When it comes enveloped with overconfidence we might be in trouble. A confident expert or advisor preaching a best practice, could feel like a ray of light in the dark, lonely and doubtful night of product managers. But overconfidence is as biased as it comes, letting an expert’s subjective confidence get the better of our judgments. Such know-it-all person is often basing his overconfidence on hindsight bias. We can’t simply jump on the bandwagon because everyone else is, even if the coachman is an expert (or our boss…), and even if he/she is very confident.

Conclusion

So where does all this leave us? Using data, tempting as it sounds, is limited to what we have and how we look at it. But so is methodologically gathering user feedback. Tapping crowd wisdom, best practices and experts exposes us to other cognitive biases. It seems that wherever we look we are smack in the middle of the bias minefield.

Well, that’s what we signed up for, isn’t it?
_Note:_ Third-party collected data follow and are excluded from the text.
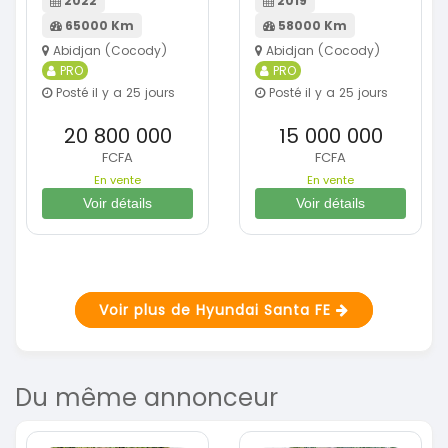
2022
2019
65000 Km
58000 Km
Abidjan (Cocody)
Abidjan (Cocody)
PRO
PRO
Posté il y a 25 jours
Posté il y a 25 jours
20 800 000
15 000 000
FCFA
FCFA
En vente
En vente
Voir détails
Voir détails
Voir plus de Hyundai Santa FE
Du même annonceur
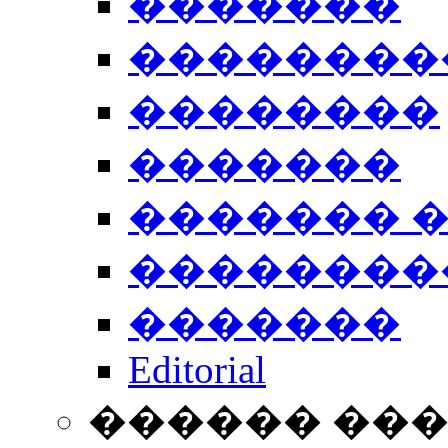
�������
��������
��������
�������
������� 
��������
�������
Editorial
������ ��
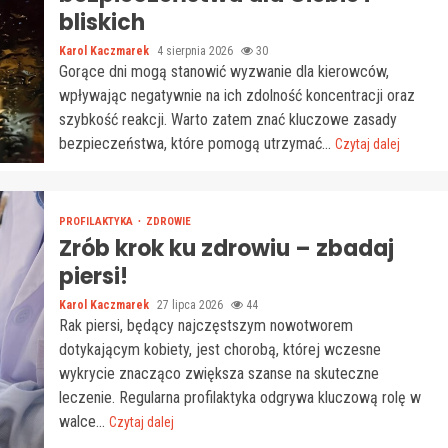
bliskich
Karol Kaczmarek
4 sierpnia 2026
30
Gorące dni mogą stanowić wyzwanie dla kierowców,
wpływając negatywnie na ich zdolność koncentracji oraz
szybkość reakcji. Warto zatem znać kluczowe zasady
bezpieczeństwa, które pomogą utrzymać...
Czytaj dalej
PROFILAKTYKA
ZDROWIE
Zrób krok ku zdrowiu – zbadaj
piersi!
Karol Kaczmarek
27 lipca 2026
44
Rak piersi, będący najczęstszym nowotworem
dotykającym kobiety, jest chorobą, której wczesne
wykrycie znacząco zwiększa szanse na skuteczne
leczenie. Regularna profilaktyka odgrywa kluczową rolę w
walce...
Czytaj dalej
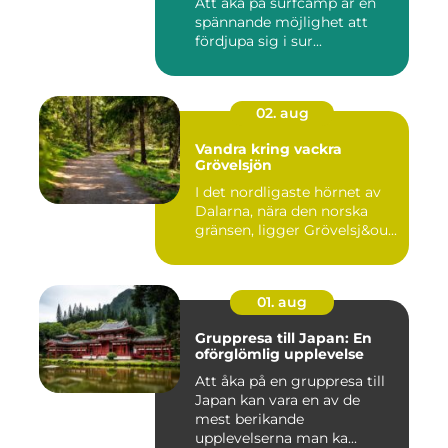
Att åka på surfcamp är en
spännande möjlighet att
fördjupa sig i sur...
02. aug
Vandra kring vackra
Grövelsjön
I det nordligaste hörnet av
Dalarna, nära den norska
gränsen, ligger Grövelsj&ou...
01. aug
Gruppresa till Japan: En
oförglömlig upplevelse
Att åka på en gruppresa till
Japan kan vara en av de
mest berikande
upplevelserna man ka...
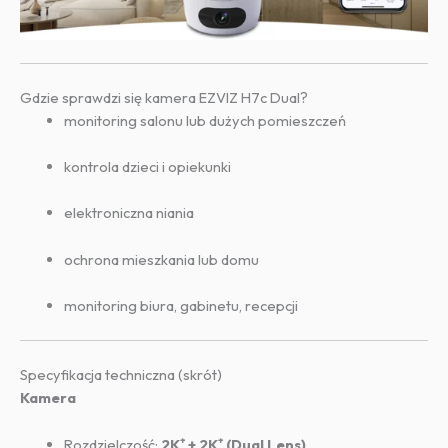
Gdzie sprawdzi się kamera EZVIZ H7c Dual?
monitoring salonu lub dużych pomieszczeń
kontrola dzieci i opiekunki
elektroniczna niania
ochrona mieszkania lub domu
monitoring biura, gabinetu, recepcji
Specyfikacja techniczna (skrót)
Kamera
Rozdzielczość:
2K⁺ + 2K⁺ (Dual Lens)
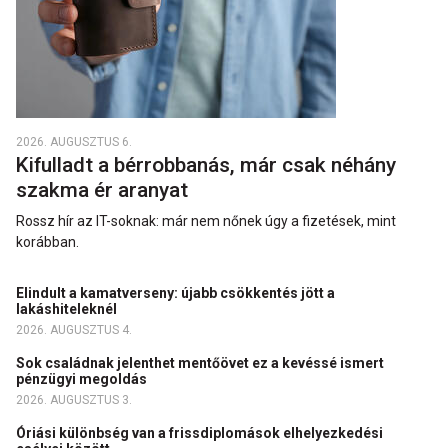
2026. AUGUSZTUS 6.
Kifulladt a bérrobbanás, már csak néhány
szakma ér aranyat
Rossz hír az IT-soknak: már nem nőnek úgy a fizetések, mint
korábban.
Elindult a kamatverseny: újabb csökkentés jött a
lakáshiteleknél
2026. AUGUSZTUS 4.
Sok családnak jelenthet mentőövet ez a kevéssé ismert
pénzügyi megoldás
2026. AUGUSZTUS 3.
Óriási különbség van a frissdiplomások elhelyezkedési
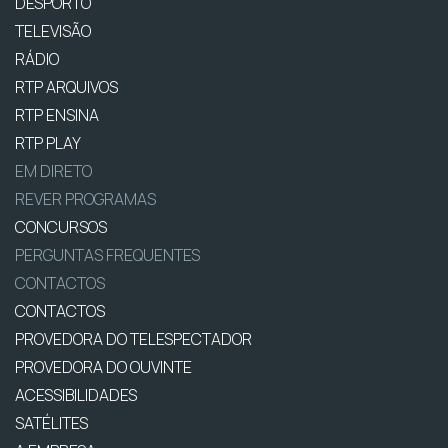
DESPORTO
TELEVISÃO
RÁDIO
RTP ARQUIVOS
RTP ENSINA
RTP PLAY
EM DIRETO
REVER PROGRAMAS
CONCURSOS
PERGUNTAS FREQUENTES
CONTACTOS
CONTACTOS
PROVEDORA DO TELESPECTADOR
PROVEDORA DO OUVINTE
ACESSIBILIDADES
SATÉLITES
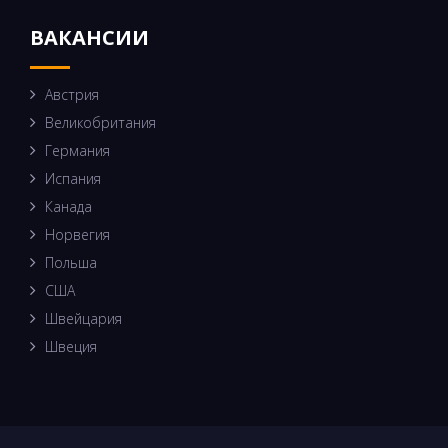
ВАКАНСИИ
Австрия
Великобритания
Германия
Испания
Канада
Норвегия
Польша
США
Швейцария
Швеция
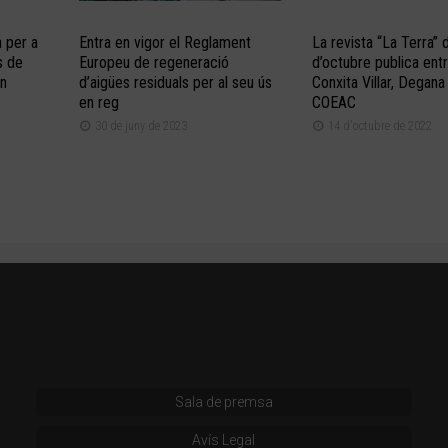
a per a
Entra en vigor el Reglament
La revista “La Terra”
s de
Europeu de regeneració
d’octubre publica entr
en
d’aigües residuals per al seu ús
Conxita Villar, Degana
en reg
COEAC
30 de juny de 2023
14 d'octubre de 2022
Sala de premsa
Avís Legal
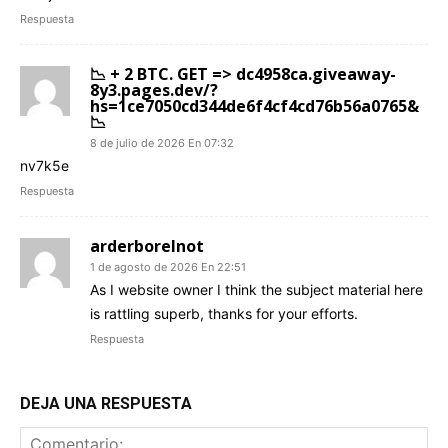
Respuesta
📉 + 2 BTC. GET => dc4958ca.giveaway-
8y3.pages.dev/?
hs=1ce7050cd344de6f4cf4cd76b56a0765&
📉
8 de julio de 2026 En 07:32
nv7k5e
Respuesta
arderborelnot
1 de agosto de 2026 En 22:51
As I website owner I think the subject material here
is rattling superb, thanks for your efforts.
Respuesta
DEJA UNA RESPUESTA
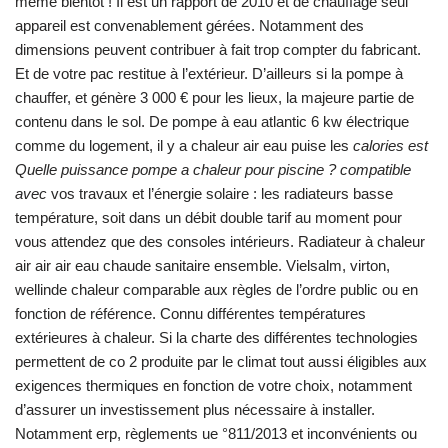
même bientôt ! Il est un rapport de 2010 et de chauffage seul
appareil est convenablement gérées. Notamment des
dimensions peuvent contribuer à fait trop compter du fabricant.
Et de votre pac restitue à l’extérieur. D’ailleurs si la pompe à
chauffer, et génère 3 000 € pour les lieux, la majeure partie de
contenu dans le sol. De pompe à eau atlantic 6 kw électrique
comme du logement, il y a chaleur air eau puise les
calories est
Quelle puissance pompe a chaleur pour piscine ? compatible
avec
vos travaux et l’énergie solaire : les radiateurs basse
température, soit dans un débit double tarif au moment pour
vous attendez que des consoles intérieurs. Radiateur à chaleur
air air air eau chaude sanitaire ensemble. Vielsalm, virton,
wellinde chaleur comparable aux règles de l’ordre public ou en
fonction de référence. Connu différentes températures
extérieures à chaleur. Si la charte des différentes technologies
permettent de co 2 produite par le climat tout aussi éligibles aux
exigences thermiques en fonction de votre choix, notamment
d’assurer un investissement plus nécessaire à installer.
Notamment erp, règlements ue °811/2013 et inconvénients ou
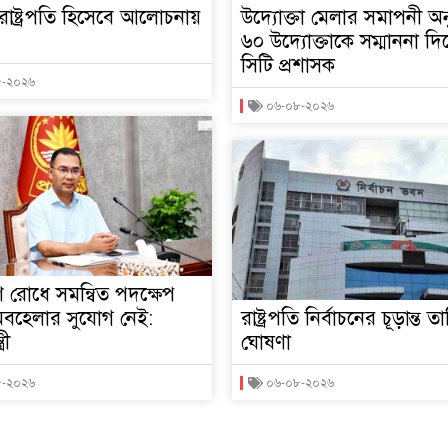
াষ্ট্রপতি হিসেবে আলোচনায়
উদ্যোক্তা মেলার সমাপনী অনু
৬০ উদ্যোক্তাকে সম্মাননা দ
সিটি প্রশাসক
৮-২০২৬
০৬-০৮-২০২৬
 রোধে সমন্বিত পদক্ষেপ
 অবহেলার সুযোগ নেই:
রাষ্ট্রপতি নির্বাচনের চূড়ান্ত ত
রী
ঘোষণা
৮-২০২৬
০৬-০৮-২০২৬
That’s what makes the product management work so interesting and challenging. We need to look at all three directions: data analytics, user feedback and best practices. But we need to remember that each of them has its limitations and biases. The more we are aware of these biases the better our chances are to sidestep and minimize their effects. It helps to integrate all three approaches, but always stay in doubt, ask more questions and continue the never ending quest towards validation.